The last weeks have seen more than a few articles bringing up once again the delicate issue of defectors’ integration (or, some might say, the lack thereof) in South Korea. While we occasionally hear of some success stories, the majority of cases tell us of a complex, often harsh reality for the thousands of North Koreans who have moved south of the DMZ. Whatever one’s view may be on the recent figures of double defectors, it is clear that there exists a percentage of North Koreans who are unhappy with their living conditions in the ROK and do think about returning north, even more so given recent stories about the DPRK government trying to lure them back.
Aside from political speculation, it is important to understand what brings former defectors to reconsider their choice and what their struggle to integrate means, in terms of reunification prospects. One thing seems to be clear: despite the effort made by the South Korean government in terms of financial assistance and education programs, Seoul is still struggling to manage the integration of a relatively small number of North Koreans, and we can only imagine the type of obstacles that a mass flow of citizens from the North would present. This is partly explained because the current divide extends beyond the mere economic disparity; sociocultural differences are presently stronger than any national rhetoric about racial homogeneity and more pervasive than any political statement made North or South about the need for reunification.
These obstacles can be classified according to their pertinence to either side of the peninsula.
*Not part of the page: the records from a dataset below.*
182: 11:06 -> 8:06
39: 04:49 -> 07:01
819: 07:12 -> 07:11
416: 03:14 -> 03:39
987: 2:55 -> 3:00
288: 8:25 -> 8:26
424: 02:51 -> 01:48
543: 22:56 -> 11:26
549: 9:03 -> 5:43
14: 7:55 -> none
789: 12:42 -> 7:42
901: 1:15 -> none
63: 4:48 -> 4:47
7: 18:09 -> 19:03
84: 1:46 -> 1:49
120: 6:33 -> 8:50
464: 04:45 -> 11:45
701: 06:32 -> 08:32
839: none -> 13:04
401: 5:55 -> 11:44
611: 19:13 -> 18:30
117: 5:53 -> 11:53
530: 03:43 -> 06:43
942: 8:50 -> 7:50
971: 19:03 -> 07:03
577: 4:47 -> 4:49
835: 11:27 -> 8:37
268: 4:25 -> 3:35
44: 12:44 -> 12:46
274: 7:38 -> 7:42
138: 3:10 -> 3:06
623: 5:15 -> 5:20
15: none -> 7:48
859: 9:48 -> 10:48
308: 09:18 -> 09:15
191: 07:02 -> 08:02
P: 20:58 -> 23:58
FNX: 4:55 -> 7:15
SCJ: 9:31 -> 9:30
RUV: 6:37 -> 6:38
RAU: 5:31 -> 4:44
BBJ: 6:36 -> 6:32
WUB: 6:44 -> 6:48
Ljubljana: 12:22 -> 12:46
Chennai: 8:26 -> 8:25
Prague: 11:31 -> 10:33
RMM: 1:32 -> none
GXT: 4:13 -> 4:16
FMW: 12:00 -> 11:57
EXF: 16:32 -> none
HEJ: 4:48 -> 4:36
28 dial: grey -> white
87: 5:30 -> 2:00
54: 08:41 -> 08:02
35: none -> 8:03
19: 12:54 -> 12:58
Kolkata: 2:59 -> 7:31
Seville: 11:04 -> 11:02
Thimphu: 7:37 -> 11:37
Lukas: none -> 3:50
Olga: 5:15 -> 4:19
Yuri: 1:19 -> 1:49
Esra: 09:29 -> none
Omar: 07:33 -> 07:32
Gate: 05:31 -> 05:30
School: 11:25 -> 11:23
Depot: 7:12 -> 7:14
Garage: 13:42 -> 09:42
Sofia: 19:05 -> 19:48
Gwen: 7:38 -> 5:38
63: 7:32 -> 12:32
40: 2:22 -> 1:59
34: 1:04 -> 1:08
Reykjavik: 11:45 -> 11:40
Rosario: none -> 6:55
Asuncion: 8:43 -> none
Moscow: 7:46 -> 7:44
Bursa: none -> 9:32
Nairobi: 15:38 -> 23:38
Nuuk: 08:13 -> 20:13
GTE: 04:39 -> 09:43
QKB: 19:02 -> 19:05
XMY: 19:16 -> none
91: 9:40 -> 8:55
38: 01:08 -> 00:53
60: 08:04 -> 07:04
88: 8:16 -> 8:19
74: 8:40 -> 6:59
In other words, there are issues which are characteristic of North Korean people and their social upbringing, issues related to the society and culture of South Korea and finally issues shared by both sides.
Problems related to culture and social upbringing in North Korea
Who are the North Korean settlers and why are they struggling to integrate in the South? According to data, the majority of them come from the north-eastern part of the country, which is the less fortunate in terms of political situation, environment and economic condition. Their position in North Korea is already at a low-intermediate level on the social ladder and it drops further down once they resettle in South Korea. In the rare case of high-level defectors (such as high-rank military and politicians), they quickly find out that any social prestige they held within the North Korean society quickly wanes once they are set to live in the South (with Hwang Jang-yop being one of the few exceptions).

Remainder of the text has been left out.